* Work instructions *
Without any images, output the records below verbatim.

══ Given data ══

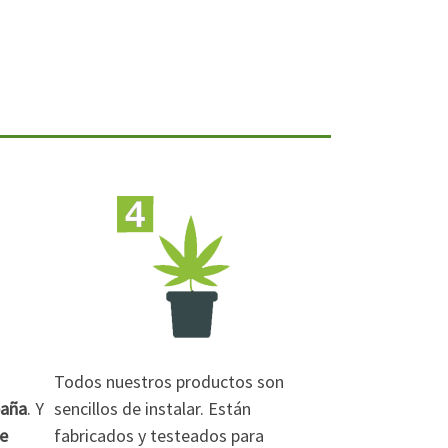
Todos nuestros productos son
paña
. Y
sencillos de instalar. Están
de
fabricados y testeados para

═══

* Answer for this exercise *
Todos nuestros productos son
paña
. Y
sencillos de instalar. Están
de
fabricados y testeados para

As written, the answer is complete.